На другой день с утра Бостон распорядился не выгонять отару на выпас, а держать ее в двух кошарах и дать животным побольше зерновой подкормки и поить из поилок во дворе. А сам отобрал из отары штук двадцать маток с махонькими ягнятами, по большей части с двойнями, чтобы сильнее шумели и блеяли, и погнал это небольшое стадо в безлюдную, бездорожную сторону.
Никого с собой не взял. Шел один, погонял стадо длинной палкой. На плече нес начищенное и надраенное ночью ружье, заряженное на всю обойму. Шел не торопясь, долго. Надо было как можно дальше уйти от жилья.
День стоял теплый, по-настоящему весенний. Горы впитывали в себя солнечное тепло, преобразуя его в зеленеющую на буграх и впадинах траву. Редкие белые-белые кучерявые облака безмятежно нежились в небесной голубизне. Жаворонки пели, среди камней токовали горные куропатки — словом, благодать. Лишь взметнувшиеся ввысь на всем протяжении горизонта грозные снежные хребты, где в любую минуту могла начаться вьюга, и черные тучи, пригнанные невесть откуда диким ветром, которые могли затмить солнце, напоминали о том, что благодать эта не вечна.
Но пока ничего не предвещало дурных перемен. Небольшое стадо овцематок с ягнятами, беспорядочно перекликаясь, шло туда, куда его гнал человек. Ягнята резво попрыгивали, кидались к маткам пососать на ходу молока. Но Бостон с самой ночи был настроен мрачно. И чем больше он думал, тем больше злился и на волков и на Базарбая, виновника этой ужасной истории. С Базарбаем он не хотел связываться, памятуя о том, что не тронь — не воняет, а волков надо было ликвидировать, перестрелять, уничтожить — другого выхода он не видел. Расчет его был прост: голоса маток и ягнят непременно приманят волков, а он засядет в засаде. Волки набросятся на маток с ягнятами, и при известном везении он вполне может их подстрелить. Но, как говорится, человек предполагает, а бог располагает... Так оно и вышло.

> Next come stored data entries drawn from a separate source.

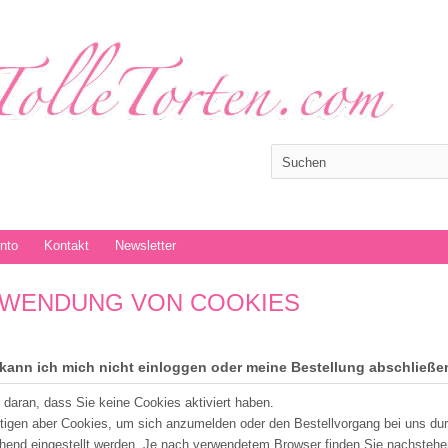
onto
Kontakt
Newsletter
WENDUNG VON COOKIES
kann ich mich nicht einloggen oder meine Bestellung abschließe
t daran, dass Sie keine Cookies aktiviert haben.
tigen aber Cookies, um sich anzumelden oder den Bestellvorgang bei uns du
hend eingestellt werden. Je nach verwendetem Browser finden Sie nachstehe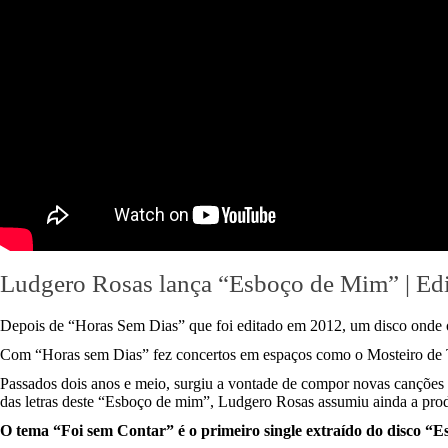
Ludgero Rosas lança “Esboço de Mim” | Ed
Depois de “Horas Sem Dias” que foi editado em 2012, um disco onde o
Com “Horas sem Dias” fez concertos em espaços como o Mosteiro de Ti
Passados dois anos e meio, surgiu a vontade de compor novas canções 
das letras deste “Esboço de mim”, Ludgero Rosas assumiu ainda a prod
O tema “Foi sem Contar” é o primeiro single extraído do disco “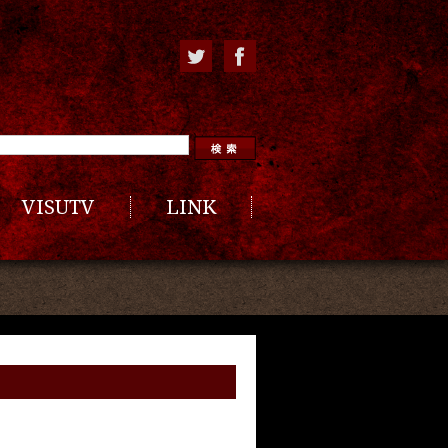
VISUTV
LINK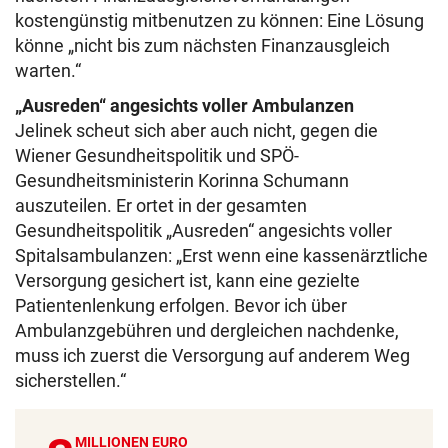
kostengünstig mitbenutzen zu können: Eine Lösung
könne „nicht bis zum nächsten Finanzausgleich
warten.“
„Ausreden“ angesichts voller Ambulanzen
Jelinek scheut sich aber auch nicht, gegen die
Wiener Gesundheitspolitik und SPÖ-
Gesundheitsministerin Korinna Schumann
auszuteilen. Er ortet in der gesamten
Gesundheitspolitik „Ausreden“ angesichts voller
Spitalsambulanzen: „Erst wenn eine kassenärztliche
Versorgung gesichert ist, kann eine gezielte
Patientenlenkung erfolgen. Bevor ich über
Ambulanzgebühren und dergleichen nachdenke,
muss ich zuerst die Versorgung auf anderem Weg
sicherstellen.“
MILLIONEN EURO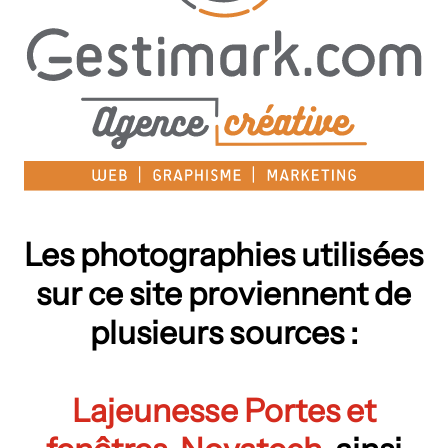
Les photographies utilisées
sur ce site proviennent de
plusieurs sources :
Lajeunesse Portes et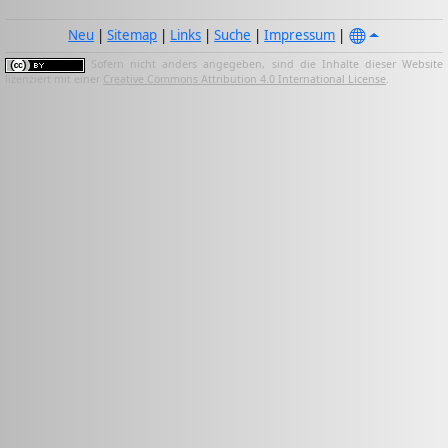
Neu
|
Sitemap
|
Links
|
Suche
|
Impressum
|
Sofern nicht anders angegeben, sind die Inhalte dieser Website
lizenziert mit einer
Creative Commons Attribution 4.0 International License
.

Почти до самого полудня звери никак себя не обнаруживали. Расположив овец в укромной, хорошо просматривавшейся лощине, Бостон залег на ее краю, затаившись с ружьем среди камней и редкого кустарника. Стрелял он метко, с детства ходил на охоту, уже не один иссык-кульский волк был на его счету. И потому не сомневался, что сумеет подстрелить волков, лишь бы удалось их приманить. Шумливые матки и ягнята-двойни все время подавали голоса, окликали друг друга, однако время шло, а звери все не появлялись, хотя в другие дни часто устраивали набеги, вымещали злобу на окрестных стадах, и, как правило, всегда в дневное время.
Солнце стало припекать. Лежа на фуфайке под кустом, Бостон в другое время, наверное, и вздремнул бы, но сейчас не мог себе этого позволить. Да и на душе было сумрачно: тяжело было сознавать, что его обвиняют в гибели Эрназара. Враги его, и Кочкорбаев и Базарбай, объединялись, и каждый на свой лад облыжно оговаривал его, загонял в тупик. И не понимал он, почему так устроена жизнь: за что, почему самые разные люди ненавидят его? А тут еще эти волки привязались, вынимают душу. От этого и дома покоя нет. И то ли еще будет, когда до жены дойдут слухи о его стычке с Базарбаем. Столовая была полна народу, когда Базарбай поносил последними словами и его жену и его самого, а сколько среди них недоброжелателей...
А волки все не шли, и Бостон уже начинал терять терпение. И тем
не менее напрягал зрение и слух — выжидал, был начеку. Важно было приметить зверей как можно раньше, чтобы выстрелить в них, едва они бросятся на овец. Уловить момент когда волки объявятся, было не так просто: у домашних овец нет нюха, да и зрение у них никудышное, словом, глупее и нерасторопнее нет на свете животных. Для волков овцы самая легкая добыча, и спасти овец от волков может лишь человек, и потому волкам приходится иметь дело лишь с человеком. Так было и в этот раз...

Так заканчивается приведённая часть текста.